* _SOURCE RECORDS_
▽

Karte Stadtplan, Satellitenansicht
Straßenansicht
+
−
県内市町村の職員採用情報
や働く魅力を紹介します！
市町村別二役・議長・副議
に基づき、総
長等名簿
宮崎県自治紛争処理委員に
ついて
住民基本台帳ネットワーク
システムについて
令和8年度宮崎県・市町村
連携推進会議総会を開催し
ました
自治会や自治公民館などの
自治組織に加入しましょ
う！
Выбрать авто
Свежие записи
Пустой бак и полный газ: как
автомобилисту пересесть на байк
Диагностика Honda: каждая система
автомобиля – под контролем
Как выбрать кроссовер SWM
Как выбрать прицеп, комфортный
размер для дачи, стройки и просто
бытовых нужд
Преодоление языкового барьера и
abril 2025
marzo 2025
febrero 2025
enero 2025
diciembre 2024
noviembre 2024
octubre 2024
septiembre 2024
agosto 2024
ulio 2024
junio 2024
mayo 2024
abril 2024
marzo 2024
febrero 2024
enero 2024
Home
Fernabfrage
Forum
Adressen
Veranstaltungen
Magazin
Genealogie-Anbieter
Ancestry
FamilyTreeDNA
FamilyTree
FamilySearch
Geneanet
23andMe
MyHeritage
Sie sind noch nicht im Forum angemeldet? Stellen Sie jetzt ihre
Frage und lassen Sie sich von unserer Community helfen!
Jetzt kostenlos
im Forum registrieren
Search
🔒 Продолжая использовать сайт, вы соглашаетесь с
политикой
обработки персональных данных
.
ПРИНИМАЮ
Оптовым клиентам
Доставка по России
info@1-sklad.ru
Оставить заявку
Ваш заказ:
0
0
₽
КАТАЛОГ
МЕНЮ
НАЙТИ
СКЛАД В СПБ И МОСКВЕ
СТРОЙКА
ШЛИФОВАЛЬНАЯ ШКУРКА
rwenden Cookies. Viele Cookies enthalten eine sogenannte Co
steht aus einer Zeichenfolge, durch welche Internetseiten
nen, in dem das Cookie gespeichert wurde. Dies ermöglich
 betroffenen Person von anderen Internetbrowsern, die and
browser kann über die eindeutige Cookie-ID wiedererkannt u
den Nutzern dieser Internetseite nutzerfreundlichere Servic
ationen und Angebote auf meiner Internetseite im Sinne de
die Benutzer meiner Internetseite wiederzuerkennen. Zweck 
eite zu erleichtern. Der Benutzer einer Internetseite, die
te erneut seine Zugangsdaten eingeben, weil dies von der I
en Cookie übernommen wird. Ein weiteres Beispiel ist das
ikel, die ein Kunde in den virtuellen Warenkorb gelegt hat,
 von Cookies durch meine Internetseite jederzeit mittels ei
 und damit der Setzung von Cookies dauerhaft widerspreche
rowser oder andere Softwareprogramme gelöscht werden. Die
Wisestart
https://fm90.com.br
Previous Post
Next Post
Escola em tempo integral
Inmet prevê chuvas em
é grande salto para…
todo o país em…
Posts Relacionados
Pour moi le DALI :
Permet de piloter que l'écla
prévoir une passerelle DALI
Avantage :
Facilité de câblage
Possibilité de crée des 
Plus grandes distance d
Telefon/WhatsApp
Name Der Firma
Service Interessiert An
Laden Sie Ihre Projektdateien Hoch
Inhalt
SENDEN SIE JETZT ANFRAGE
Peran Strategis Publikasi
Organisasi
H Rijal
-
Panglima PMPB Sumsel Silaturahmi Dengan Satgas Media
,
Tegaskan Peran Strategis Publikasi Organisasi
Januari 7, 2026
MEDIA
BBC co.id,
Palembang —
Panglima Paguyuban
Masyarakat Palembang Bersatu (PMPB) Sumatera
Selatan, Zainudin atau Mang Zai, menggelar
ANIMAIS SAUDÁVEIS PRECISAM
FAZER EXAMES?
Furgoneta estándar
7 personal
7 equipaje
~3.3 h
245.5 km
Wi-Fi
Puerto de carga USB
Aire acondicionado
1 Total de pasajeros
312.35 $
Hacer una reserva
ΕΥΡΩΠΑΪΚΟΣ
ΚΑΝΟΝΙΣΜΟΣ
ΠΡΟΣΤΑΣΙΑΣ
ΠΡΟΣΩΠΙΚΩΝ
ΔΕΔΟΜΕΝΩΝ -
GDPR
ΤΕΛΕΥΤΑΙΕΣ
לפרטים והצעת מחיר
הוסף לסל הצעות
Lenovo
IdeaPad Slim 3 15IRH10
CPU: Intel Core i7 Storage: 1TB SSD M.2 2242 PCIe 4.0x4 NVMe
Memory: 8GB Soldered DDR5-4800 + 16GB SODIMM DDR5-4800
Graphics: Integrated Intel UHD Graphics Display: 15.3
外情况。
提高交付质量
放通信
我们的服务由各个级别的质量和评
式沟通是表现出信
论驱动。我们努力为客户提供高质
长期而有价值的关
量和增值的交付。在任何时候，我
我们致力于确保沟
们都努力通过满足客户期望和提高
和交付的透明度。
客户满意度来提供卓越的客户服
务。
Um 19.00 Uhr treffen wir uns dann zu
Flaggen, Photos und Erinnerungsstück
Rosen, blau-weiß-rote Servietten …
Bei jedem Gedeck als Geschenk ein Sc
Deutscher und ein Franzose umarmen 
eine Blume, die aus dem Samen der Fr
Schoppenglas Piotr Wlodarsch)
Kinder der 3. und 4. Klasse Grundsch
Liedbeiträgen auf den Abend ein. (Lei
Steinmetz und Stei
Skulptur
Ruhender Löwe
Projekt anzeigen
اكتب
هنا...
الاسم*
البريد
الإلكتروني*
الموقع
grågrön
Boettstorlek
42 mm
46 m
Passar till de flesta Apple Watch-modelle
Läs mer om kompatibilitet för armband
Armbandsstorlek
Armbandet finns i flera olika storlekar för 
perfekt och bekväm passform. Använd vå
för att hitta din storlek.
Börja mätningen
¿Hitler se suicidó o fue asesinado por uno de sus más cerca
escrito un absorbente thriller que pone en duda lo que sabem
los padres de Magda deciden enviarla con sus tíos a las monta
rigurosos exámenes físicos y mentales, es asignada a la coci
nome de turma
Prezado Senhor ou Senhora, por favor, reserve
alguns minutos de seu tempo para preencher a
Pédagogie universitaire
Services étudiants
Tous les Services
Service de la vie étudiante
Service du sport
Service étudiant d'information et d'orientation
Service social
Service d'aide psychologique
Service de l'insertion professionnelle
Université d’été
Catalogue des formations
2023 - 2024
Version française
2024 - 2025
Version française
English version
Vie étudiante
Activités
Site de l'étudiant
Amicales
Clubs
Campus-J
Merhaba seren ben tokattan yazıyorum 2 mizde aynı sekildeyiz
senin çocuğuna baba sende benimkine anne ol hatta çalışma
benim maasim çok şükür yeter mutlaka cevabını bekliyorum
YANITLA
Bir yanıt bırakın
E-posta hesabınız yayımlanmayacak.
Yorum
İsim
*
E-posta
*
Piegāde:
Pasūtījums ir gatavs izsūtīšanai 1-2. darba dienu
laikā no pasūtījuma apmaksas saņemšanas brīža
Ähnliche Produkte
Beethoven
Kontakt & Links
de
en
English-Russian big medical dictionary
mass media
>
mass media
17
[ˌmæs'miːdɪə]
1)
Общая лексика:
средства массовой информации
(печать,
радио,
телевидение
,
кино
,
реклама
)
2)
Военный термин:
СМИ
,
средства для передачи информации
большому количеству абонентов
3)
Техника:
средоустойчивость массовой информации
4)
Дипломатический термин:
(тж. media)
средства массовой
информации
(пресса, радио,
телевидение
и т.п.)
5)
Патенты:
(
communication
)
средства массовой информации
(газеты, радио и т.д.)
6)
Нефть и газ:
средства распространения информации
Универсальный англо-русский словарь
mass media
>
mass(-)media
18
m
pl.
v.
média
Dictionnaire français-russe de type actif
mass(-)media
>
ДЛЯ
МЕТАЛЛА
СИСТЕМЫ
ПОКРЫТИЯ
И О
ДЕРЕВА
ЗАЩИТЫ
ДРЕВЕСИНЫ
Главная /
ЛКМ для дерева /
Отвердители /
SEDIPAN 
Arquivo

△

* _ACTIVITY_
Output only the lines from the top of the entries through the one holding "rwenden Cookies. Viele", copied exactly.

* _YOUR RESPONSE_
Karte Stadtplan, Satellitenansicht
Straßenansicht
+
−
県内市町村の職員採用情報
や働く魅力を紹介します！
市町村別二役・議長・副議
に基づき、総
長等名簿
宮崎県自治紛争処理委員に
ついて
住民基本台帳ネットワーク
システムについて
令和8年度宮崎県・市町村
連携推進会議総会を開催し
ました
自治会や自治公民館などの
自治組織に加入しましょ
う！
Выбрать авто
Свежие записи
Пустой бак и полный газ: как
автомобилисту пересесть на байк
Диагностика Honda: каждая система
автомобиля – под контролем
Как выбрать кроссовер SWM
Как выбрать прицеп, комфортный
размер для дачи, стройки и просто
бытовых нужд
Преодоление языкового барьера и
abril 2025
marzo 2025
febrero 2025
enero 2025
diciembre 2024
noviembre 2024
octubre 2024
septiembre 2024
agosto 2024
ulio 2024
junio 2024
mayo 2024
abril 2024
marzo 2024
febrero 2024
enero 2024
Home
Fernabfrage
Forum
Adressen
Veranstaltungen
Magazin
Genealogie-Anbieter
Ancestry
FamilyTreeDNA
FamilyTree
FamilySearch
Geneanet
23andMe
MyHeritage
Sie sind noch nicht im Forum angemeldet? Stellen Sie jetzt ihre
Frage und lassen Sie sich von unserer Community helfen!
Jetzt kostenlos
im Forum registrieren
Search
🔒 Продолжая использовать сайт, вы соглашаетесь с
политикой
обработки персональных данных
.
ПРИНИМАЮ
Оптовым клиентам
Доставка по России
info@1-sklad.ru
Оставить заявку
Ваш заказ:
0
0
₽
КАТАЛОГ
МЕНЮ
НАЙТИ
СКЛАД В СПБ И МОСКВЕ
СТРОЙКА
ШЛИФОВАЛЬНАЯ ШКУРКА
rwenden Cookies. Viele Cookies enthalten eine sogenannte Co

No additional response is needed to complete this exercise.